Oaxaca City offers several recommendable hostel-style lodgings: Cheapest of all, and also closest in, is artsy-scruffy Plata Gelatina (501 Independencia, tel. 951/514-9391, platagelatina [at] hotmail [dot] com, leviatano [at] hotmail [dot] com, dorms $7 per person, rooms $18 d), just a block west of the zócalo. The location, right in the middle of the downtown action, is the major advantage of Plata Gelatina (Gelatin Plate), so named by the photographer-owner, whose black-and-white gelatin silver plate prints decorate the reception. Upstairs, two dorms—one mixed 10-bed and one female seven-bed—and four stuffy rooms with shared baths provide the lodging options. A pizza oven at street level downstairs also cooks at least one of the rooms upstairs. The bathroom-shower room is decently clean, but is small and probably crowded during times of high occupancy.

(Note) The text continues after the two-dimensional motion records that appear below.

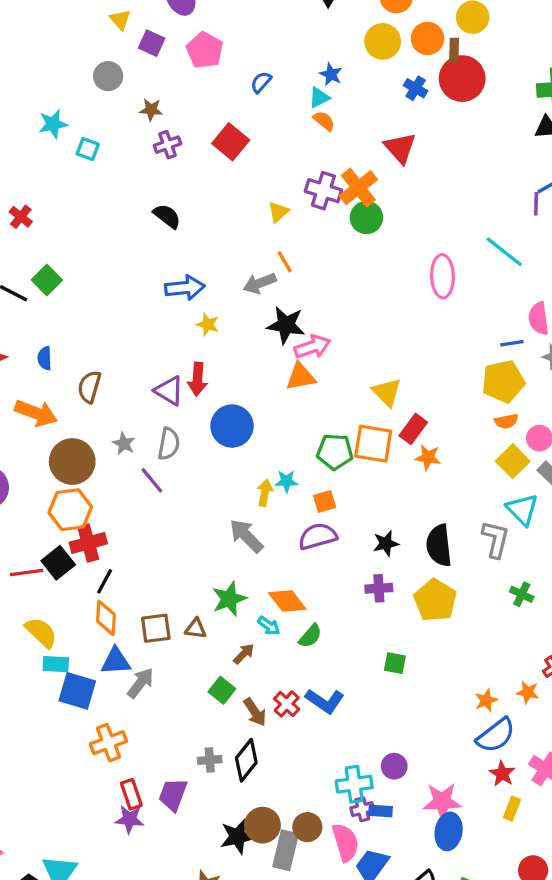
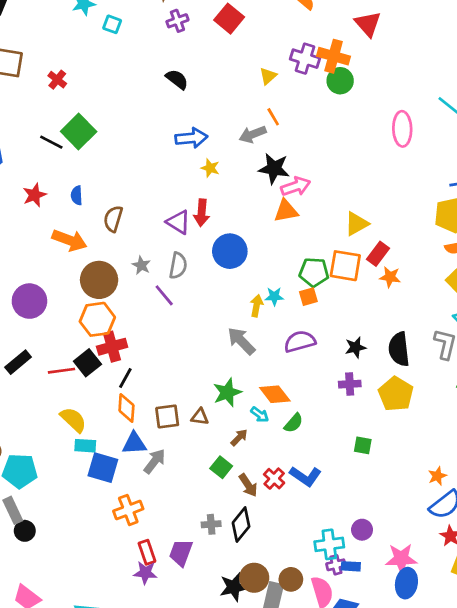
orange cross: (358, 188) -> (334, 56), turned -36
green square: (47, 280) -> (79, 131), size x1.4
yellow triangle: (387, 392) -> (357, 224), turned 45
orange square: (325, 501) -> (308, 297), moved

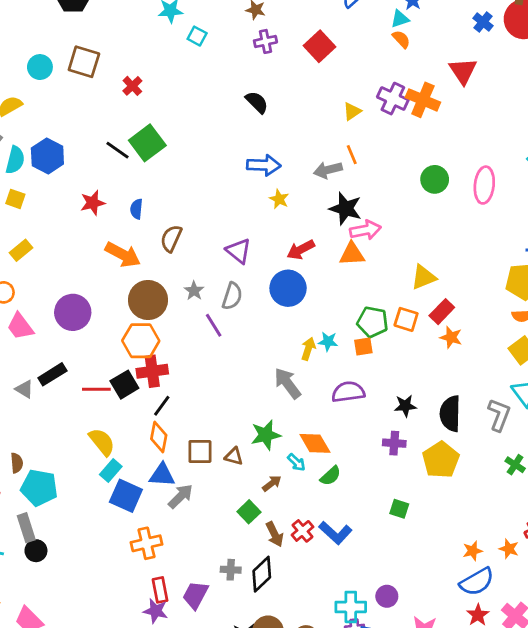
green circle: (340, 81) -> (435, 179), moved
red arrow: (202, 213) -> (301, 250), moved, turned 50
orange square: (345, 266) -> (406, 319), size x0.7
cyan rectangle: (85, 446) -> (111, 471), turned -60

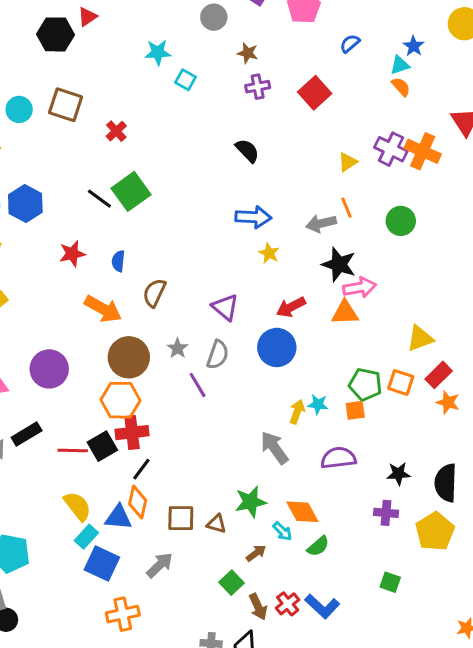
green circle: (435, 179) -> (401, 221), moved
blue triangle: (162, 475) -> (118, 517), moved

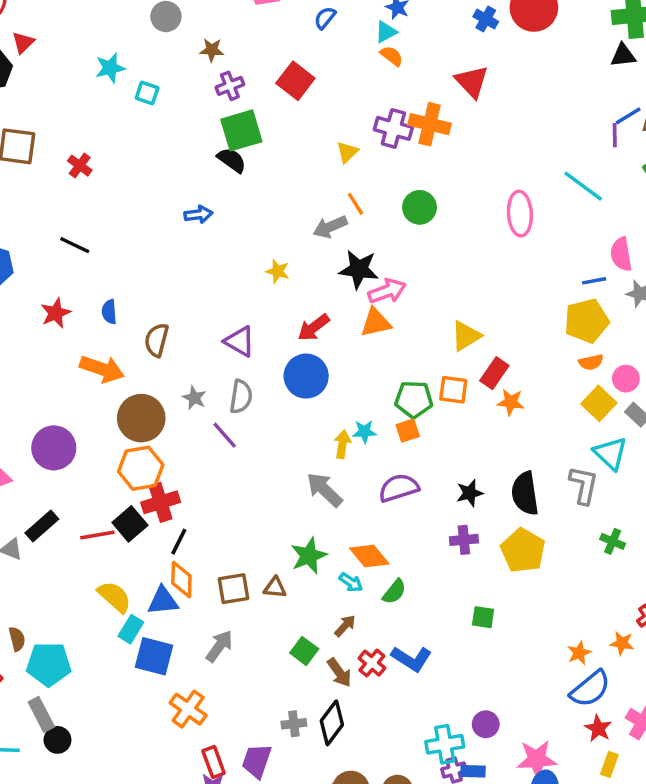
green square: (131, 191) -> (241, 130), moved, turned 30
blue arrow: (253, 217) -> (198, 214), moved, size x0.7
brown arrow: (256, 553) -> (345, 626), moved
orange cross: (123, 614) -> (188, 709), turned -32

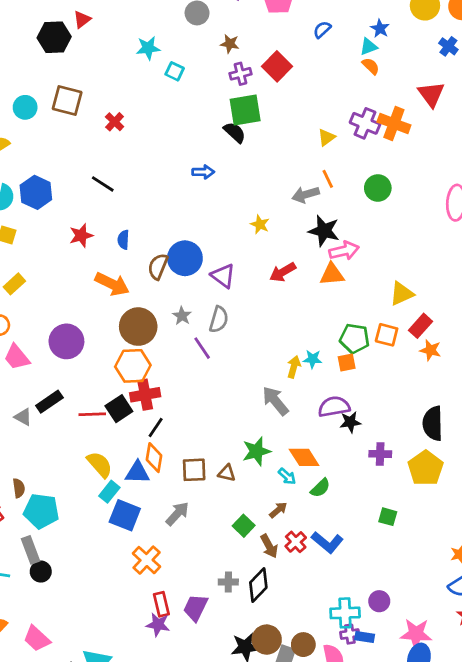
red square: (295, 81) -> (277, 66), moved
blue circle: (306, 376) -> (185, 258), moved
black star: (470, 493) -> (350, 422), moved

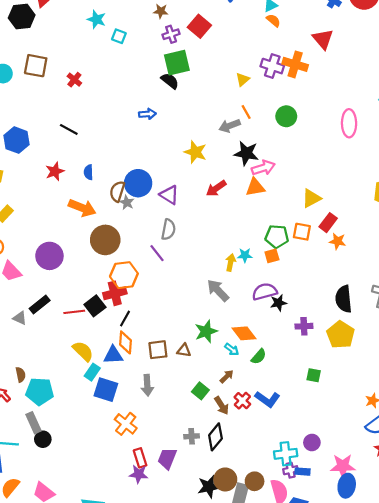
cyan star: (148, 48) -> (97, 19), turned 30
yellow star: (260, 224) -> (195, 152), size x1.5
gray star: (182, 316) -> (127, 202), moved
orange hexagon: (133, 366) -> (124, 275), moved
gray arrow: (177, 514) -> (147, 385), turned 138

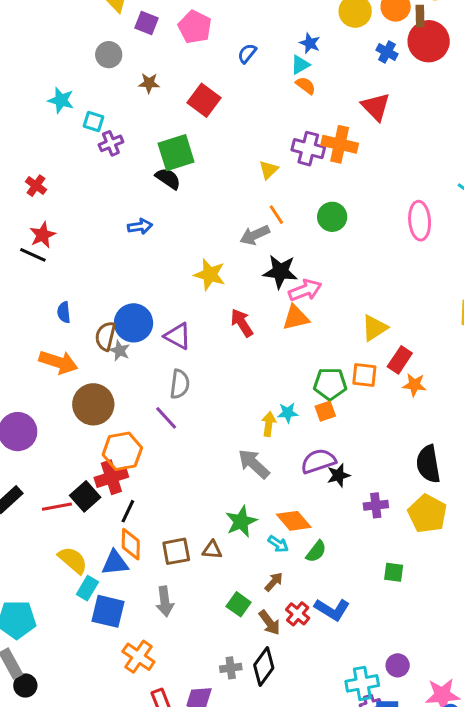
purple cross: (171, 34) -> (111, 143), moved
red star: (55, 171) -> (43, 235), moved
red arrow: (216, 188) -> (242, 323), turned 96

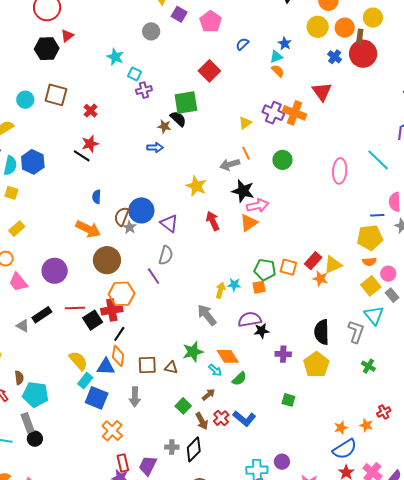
brown star: (149, 83) -> (164, 126), moved
orange triangle: (296, 318) -> (249, 223), turned -30
yellow triangle: (374, 328) -> (333, 265), moved
red line: (57, 507) -> (75, 308), moved

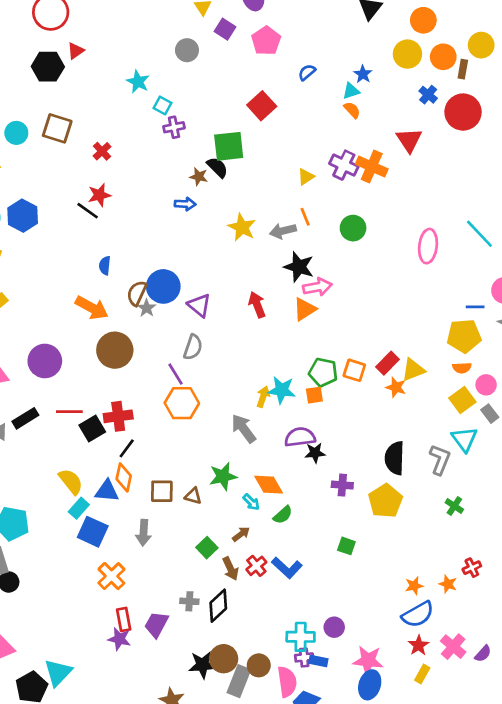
red circle: (363, 54) -> (463, 112), moved
yellow star: (196, 186) -> (242, 227), moved
cyan star: (234, 285) -> (282, 390), size x1.5
orange hexagon: (122, 294) -> (182, 403), moved

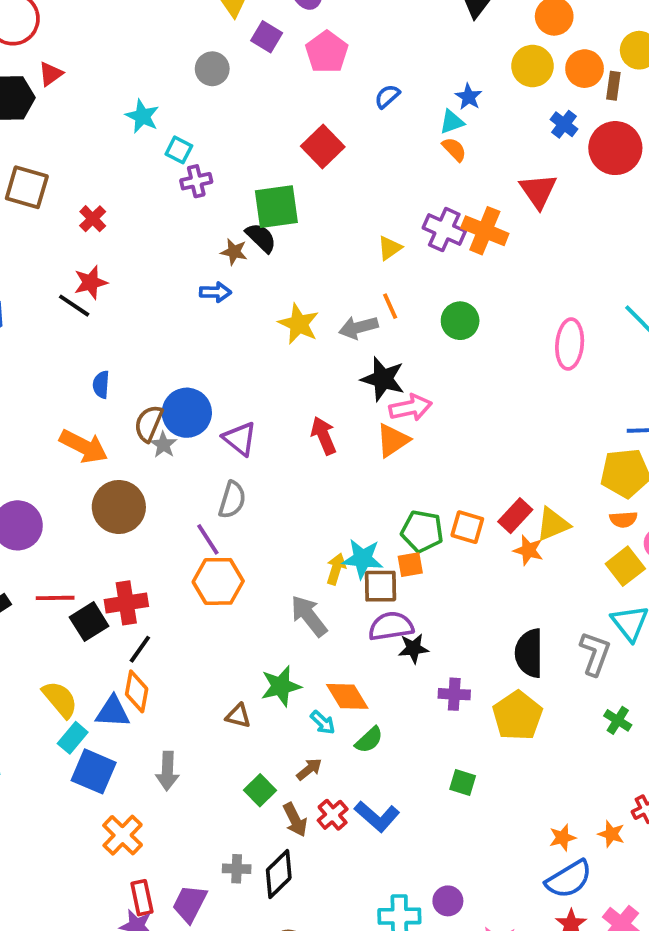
brown square: (162, 491) -> (380, 586), moved

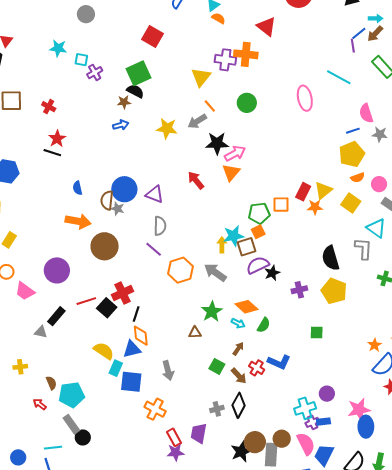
yellow triangle: (390, 248) -> (201, 77), size x1.5
yellow square: (625, 566) -> (351, 203), moved
orange hexagon: (218, 581) -> (180, 270), moved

Another cheap but decent and relatively close-in choice, two blocks east and five blocks south of the zócalo’s southeast corner, is Hostal Chacahua (Fiallo 803, tel. 951/516-9057, dorms $8 per person, rooms $20 d). This small, clean but bare-bones lodging house in a solid working-class neighborhood offers dorm beds and private rooms.
For more amenities, check out a pair of hostels in the picturesque Los Arquitos neighborhood on the far northwest side of downtown, two blocks west and nine blocks north (15 minutes) from the zócalo’s northwest corner. There you’ll find Hostal Pochón (Calle del Carmen 102, tel. 951/516-1322, hostalpochon [at] yahoo [dot] com, www.hostalpochon.com, dorms $9 per person, rooms $23 d). Owners offer lodging for about 28 guests in six separate four-person dorms and one double room with shared bath.
In the same northwest neighborhood is the very worthy Hostal Don Mario (Cosijopi 219, tel./fax 951/514-2012, hostaldonmario [at] hotmail [dot] com, www.posadadonmario.com, dorms $10 per person, rooms with shared bath $15 s, $20 d, $30 t, rooms with private bath $25 s or d), on a quiet side street. Hardworking owner Norma Moran offers ten rooms and a dormitory, tucked around an intimate downstairs patio and an airy upstairs porch, furnished with comfy chairs and couches for reading and relaxing. Breakfast runs $2–4.
The first choice hostel by far is the beautifully restored Paulina Youth Hostel (V. Trujano 321, tel. 951/516-2005, reservations [at] paulinahostel [dot] com, www.paulinahostel.com, dorms $14 per person, rooms $28 s, $30 d, $45 t, $60 q), just three blocks west of the zócalo. Here, owners have created the best of all possible hosteling worlds, with a good cafeteria and inviting, spacious common areas, all within attractive garden grounds. The comfortable, squeaky-clean rooming options include separate male and female dorms and private rooms with shower-baths, all with comfortable orthopedic mattresses, roof terrace, hot water, and hearty breakfast thrown in for free. Get your reservations in early.